Task prompt
From the entries that follow, work out how many lines contain "possíveis". Write the number only.

** Provided records follows **

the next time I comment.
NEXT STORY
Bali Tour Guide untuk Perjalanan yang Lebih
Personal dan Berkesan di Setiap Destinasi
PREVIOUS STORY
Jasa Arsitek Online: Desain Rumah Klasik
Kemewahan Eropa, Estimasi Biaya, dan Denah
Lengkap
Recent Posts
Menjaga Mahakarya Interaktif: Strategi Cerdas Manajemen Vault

** End of Provided records **
** Provided records follows **

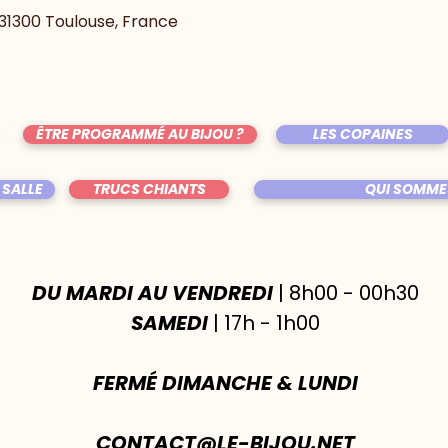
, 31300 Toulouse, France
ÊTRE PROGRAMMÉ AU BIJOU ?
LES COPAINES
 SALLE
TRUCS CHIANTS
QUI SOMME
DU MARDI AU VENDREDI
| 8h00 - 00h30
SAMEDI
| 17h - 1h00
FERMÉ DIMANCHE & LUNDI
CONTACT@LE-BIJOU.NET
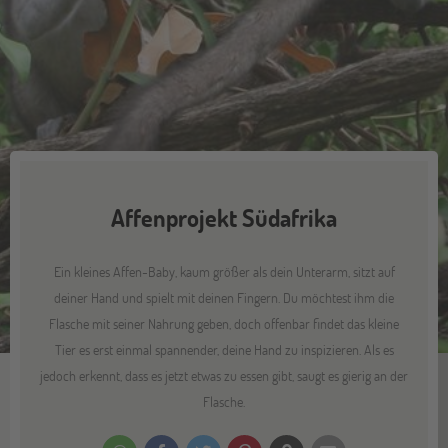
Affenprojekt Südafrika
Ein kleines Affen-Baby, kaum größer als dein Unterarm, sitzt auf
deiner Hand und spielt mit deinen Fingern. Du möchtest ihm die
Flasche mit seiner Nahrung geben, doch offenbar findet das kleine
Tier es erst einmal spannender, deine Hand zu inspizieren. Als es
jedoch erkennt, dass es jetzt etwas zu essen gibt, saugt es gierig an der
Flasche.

** End of Provided records **
** Provided records follows **

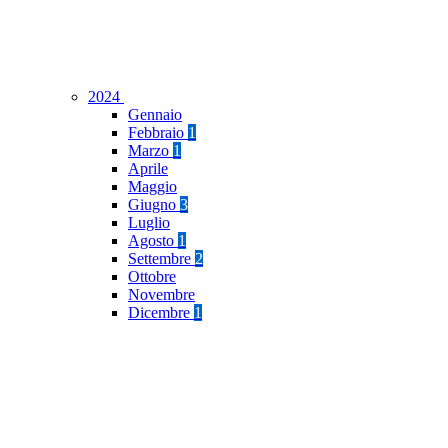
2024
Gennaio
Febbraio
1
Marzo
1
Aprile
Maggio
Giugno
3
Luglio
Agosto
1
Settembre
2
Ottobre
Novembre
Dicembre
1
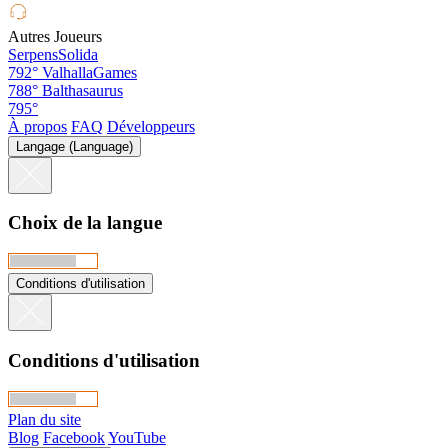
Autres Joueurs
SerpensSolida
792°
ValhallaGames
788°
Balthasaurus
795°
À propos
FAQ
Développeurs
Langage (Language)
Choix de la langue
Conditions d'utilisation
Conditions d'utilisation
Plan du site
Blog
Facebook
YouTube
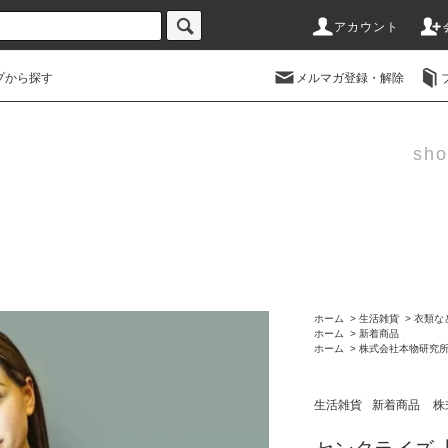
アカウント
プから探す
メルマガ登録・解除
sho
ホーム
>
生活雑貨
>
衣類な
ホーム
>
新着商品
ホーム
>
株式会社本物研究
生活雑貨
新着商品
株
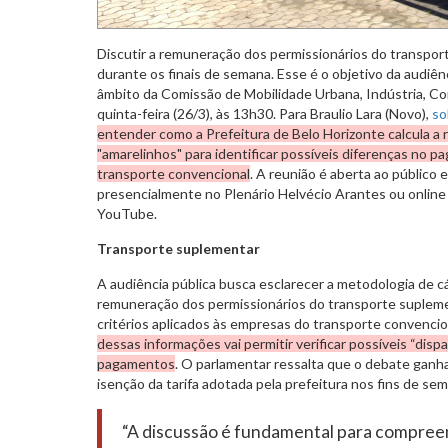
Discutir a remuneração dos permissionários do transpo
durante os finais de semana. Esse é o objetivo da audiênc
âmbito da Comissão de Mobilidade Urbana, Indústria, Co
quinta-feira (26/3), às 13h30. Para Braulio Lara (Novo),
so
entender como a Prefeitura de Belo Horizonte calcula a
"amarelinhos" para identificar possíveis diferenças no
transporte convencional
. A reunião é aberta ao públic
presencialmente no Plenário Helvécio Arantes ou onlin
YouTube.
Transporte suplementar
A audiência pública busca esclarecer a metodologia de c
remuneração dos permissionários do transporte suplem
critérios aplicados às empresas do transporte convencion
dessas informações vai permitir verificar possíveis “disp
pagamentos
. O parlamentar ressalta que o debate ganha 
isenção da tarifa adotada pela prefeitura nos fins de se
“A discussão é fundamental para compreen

** End of Provided records **

Response below
2